As a Ph.D. candidate, most of my writing is geared toward an audience composed of fellow grad students, professional archaeologists, university professors, and avocational archaeologists. In many ways, we write in a language that only other archaeologists, those initiated into the discipline and its methods, can understand. How, then, do we translate this idiosyncratic language into something that elementary school students, the target audience for the Archaeology 101 project, can easily digest, enjoy, and learn from?
Aside from the technical aspects of creating an interactive website, this language barrier has been one of the largest challenges for this project. Not only must jargon be used sparingly and, when used, must be clearly defined, but sentence length, sentence structure, and word choice are also critical factors for making text understandable for young readers. We must also try to make the content of the webpage, including complex topics like preservation or how archaeologists tell time, engaging and relatable for a much younger audience, as this will help kids to understand the content of the website and hopefully create a greater interest in archaeology. Part of this engagement is demonstrating that archaeological research is a process and that there is a great deal left to learn, indicating that readers are not just passive recipients of information, but can actually contribute to our understanding of the past.
During our development of the Archaeology 101 Project website, we have tried to tackle these issues in a number of ways. We decided that our first step would just be to write, to get ideas and examples onto the webpages no matter the writing style. We would then go back through and re-work this text to adjust word choice, make sentence structure less complex, fine-tune the examples, and to try and make our writing more active and exciting. We are working on this second step right now.
In our writing, the use of some jargon is unavoidable. While we tried to use jargon sparingly, when we do use it, the word is bolded in the text and is immediately defined.
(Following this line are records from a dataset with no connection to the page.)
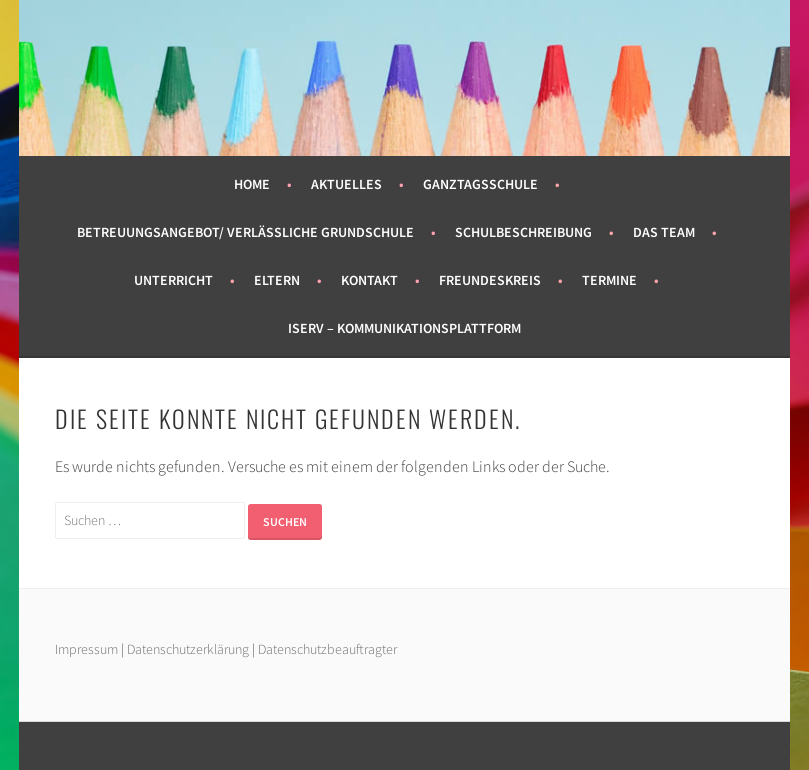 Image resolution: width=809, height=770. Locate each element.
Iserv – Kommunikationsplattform (404, 328)
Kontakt (369, 280)
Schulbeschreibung (523, 232)
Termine (609, 280)
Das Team (664, 232)
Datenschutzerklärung (189, 649)
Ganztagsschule (480, 184)
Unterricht (173, 280)
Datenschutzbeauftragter (327, 649)
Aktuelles (346, 184)
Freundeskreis (490, 280)
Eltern (277, 280)
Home (252, 184)
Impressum (86, 649)
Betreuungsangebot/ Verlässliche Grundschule (245, 232) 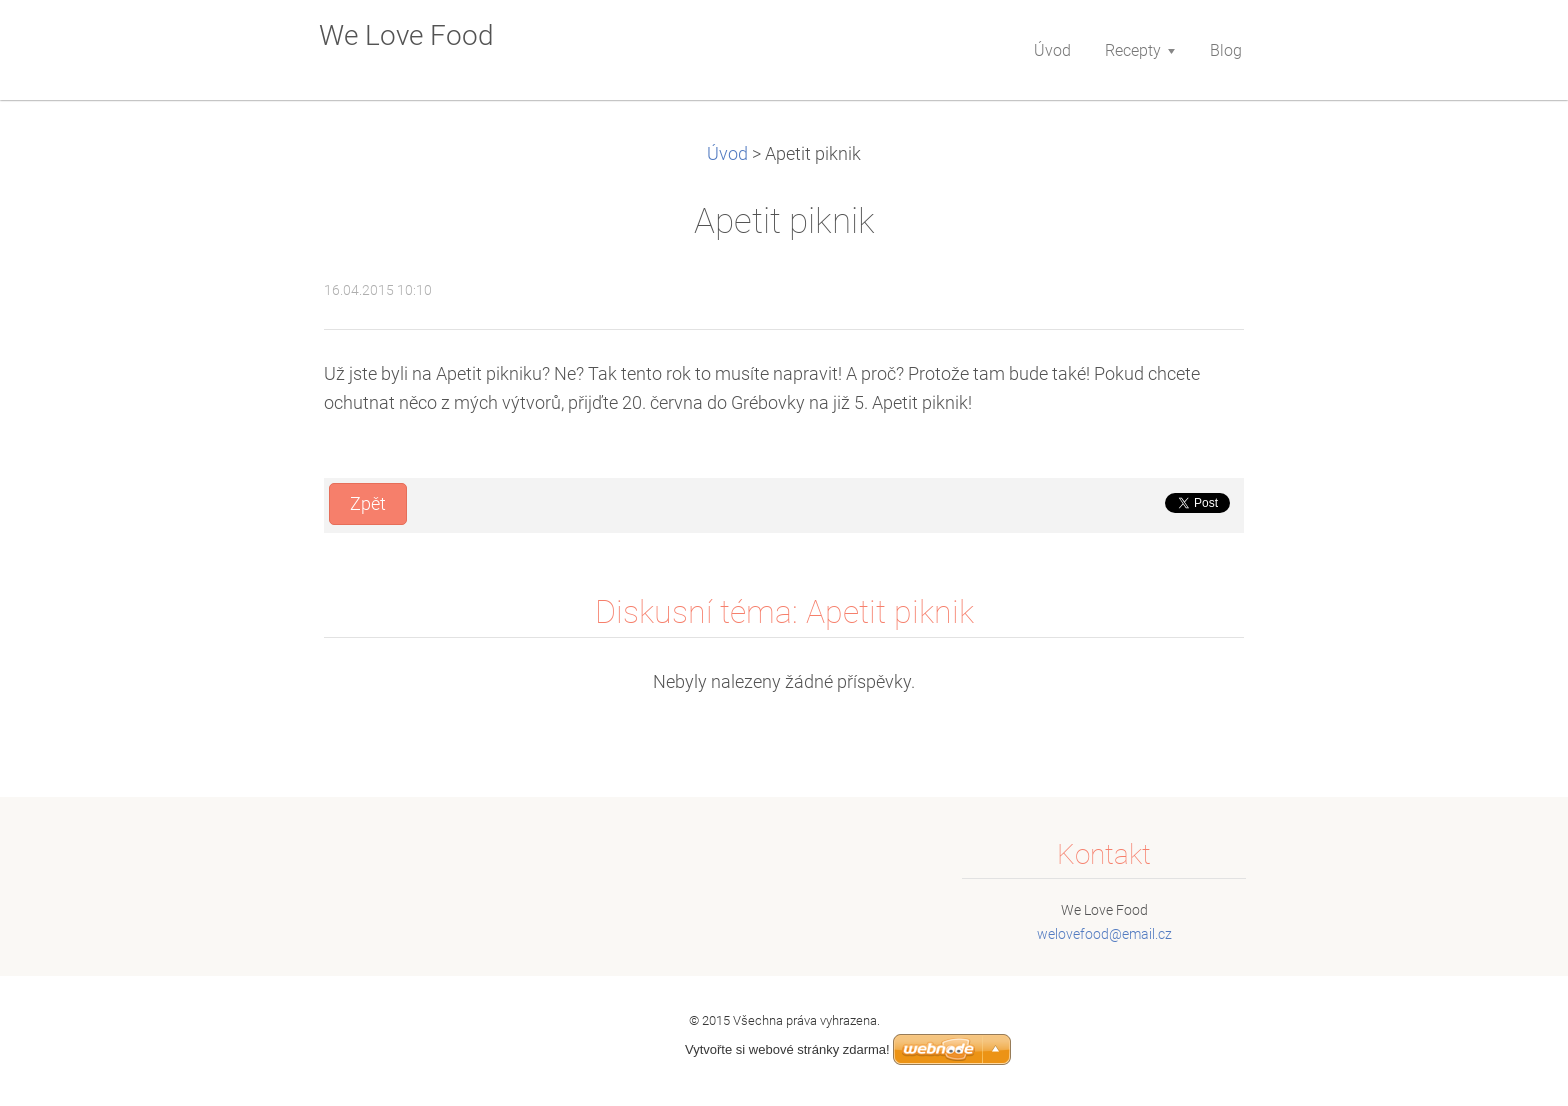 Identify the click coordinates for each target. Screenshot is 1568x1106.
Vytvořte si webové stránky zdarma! (787, 1049)
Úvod (727, 154)
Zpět (368, 504) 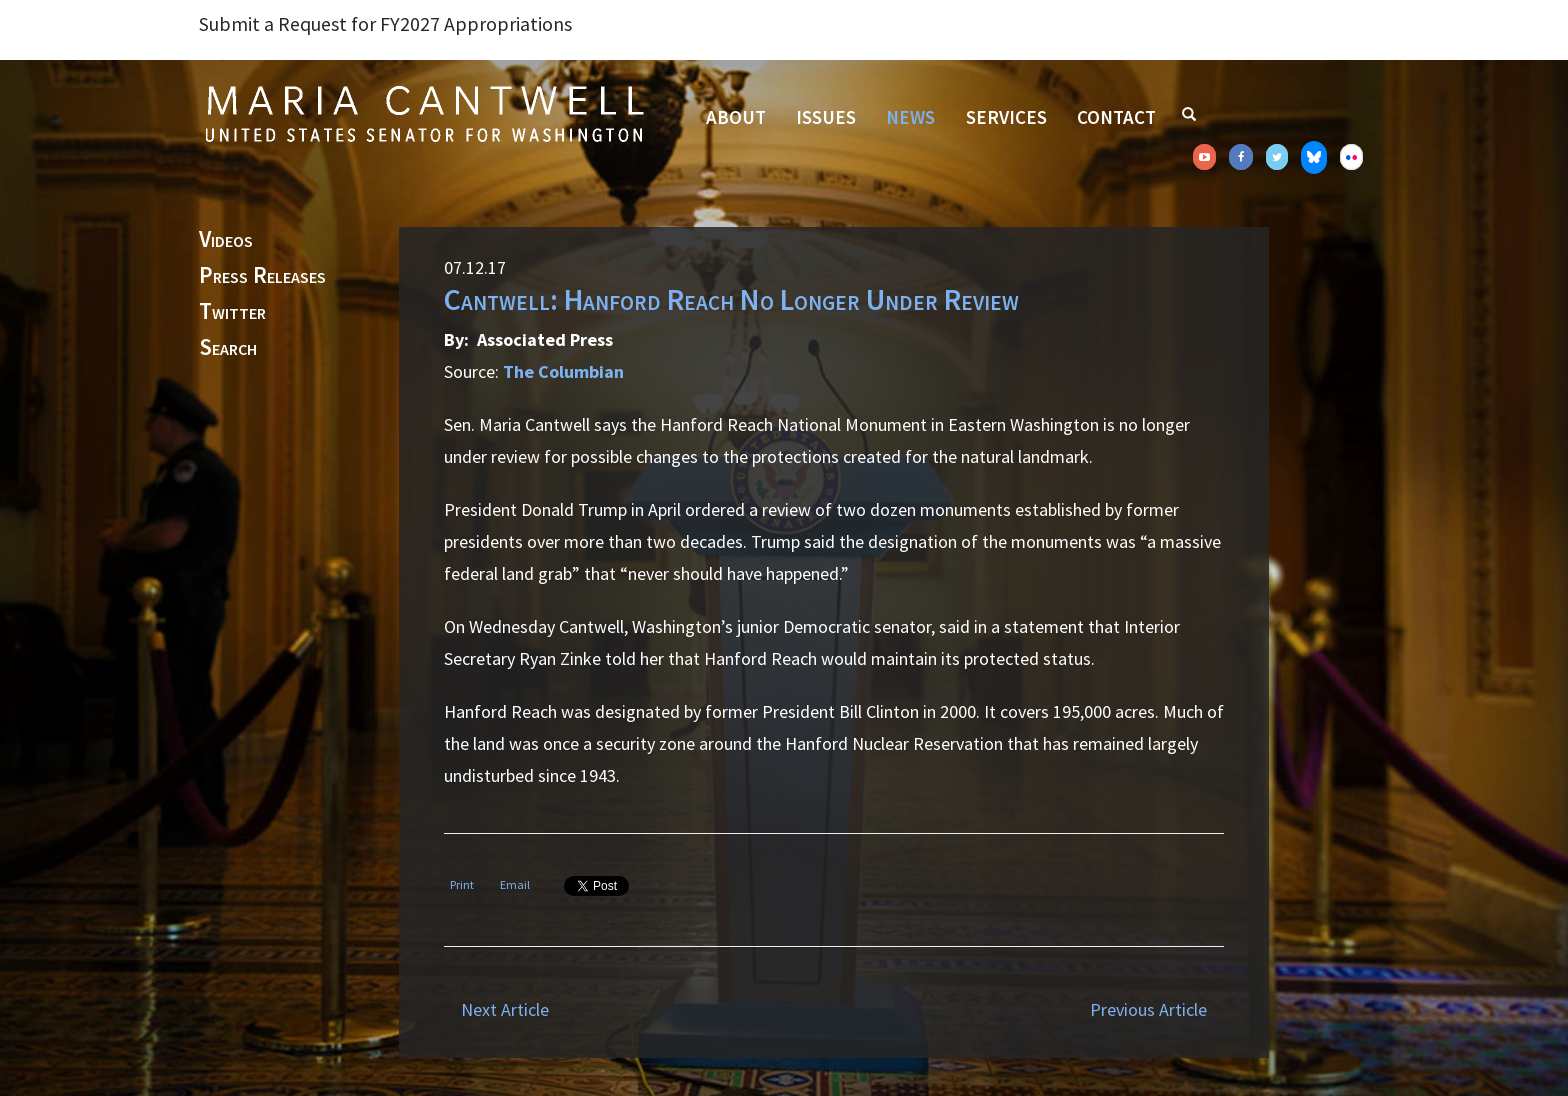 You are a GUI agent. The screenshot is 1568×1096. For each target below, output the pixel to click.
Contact (1116, 117)
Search (228, 348)
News (910, 117)
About (736, 117)
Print (462, 884)
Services (1006, 117)
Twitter (232, 312)
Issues (826, 117)
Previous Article (1148, 1009)
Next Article (505, 1009)
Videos (226, 240)
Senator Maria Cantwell (424, 113)
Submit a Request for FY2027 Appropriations (385, 24)
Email (515, 884)
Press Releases (262, 276) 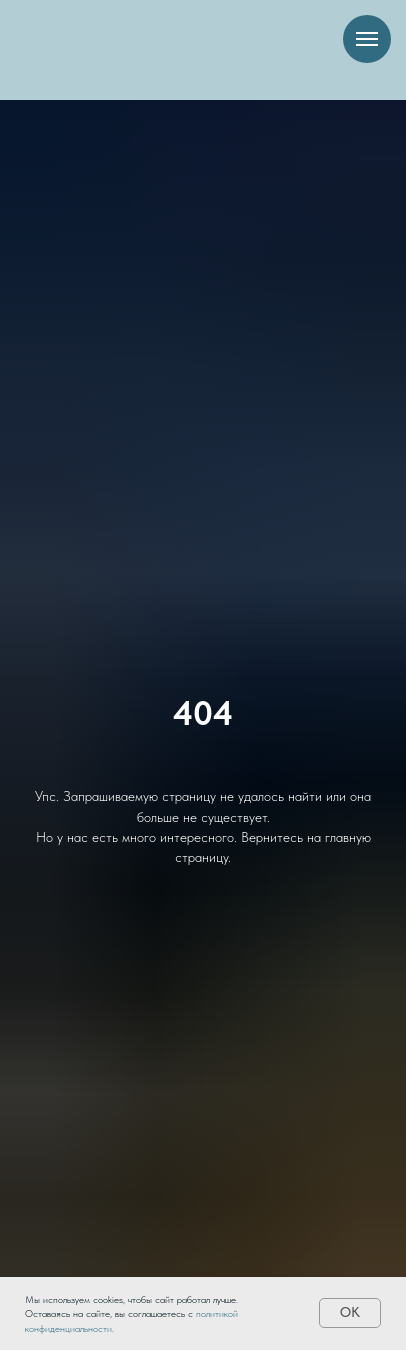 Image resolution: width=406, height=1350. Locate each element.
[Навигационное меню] (367, 39) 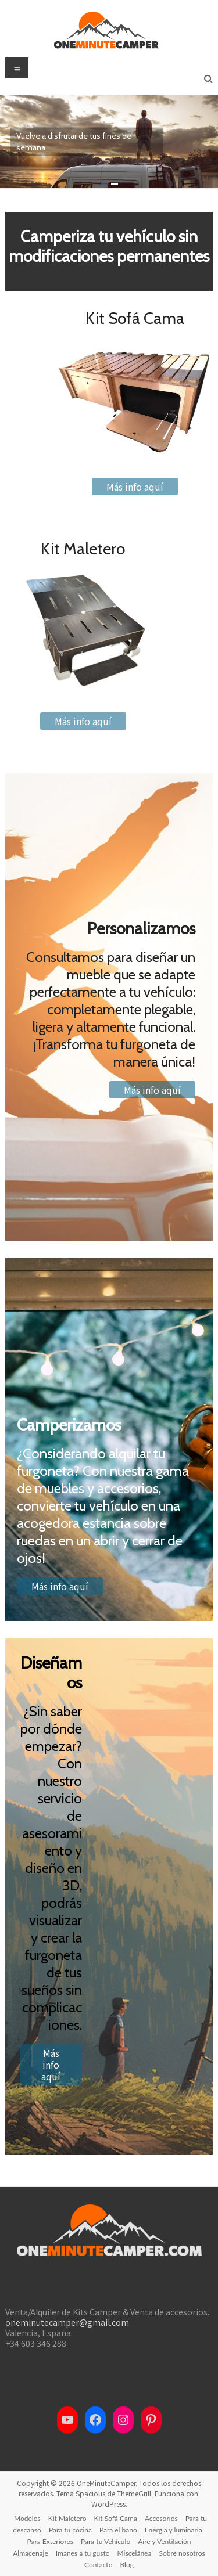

When possible, examples are also included in order to create a more concrete understanding of what terms represent. Through text, images, examples, and our interactive elements, we also strive to explain concepts and then show how to apply them in order to reinforce learning. Finally, at multiple points in the website, we seek to demonstrate that our knowledge of the past is incomplete and that there is much more to find and understand.
While it is a challenge to write for different audiences, it is something that academics need to learn about and do more often. Communication between experts and the public is essential, as it helps to disseminate research results in a proper manner and exert some control over the narrative, instead of leaving it in the hands of celebrities and popular authors who can distort the past, do harm to descendant communities, and mis-represent the scientific endeavor as a whole (see Zach’s recent blog for a great discussion on why we should engage with the public). It is a skill that takes training, and should become a greater focus in the future as archaeology wrestles with popular media and those pesky ancient aliens.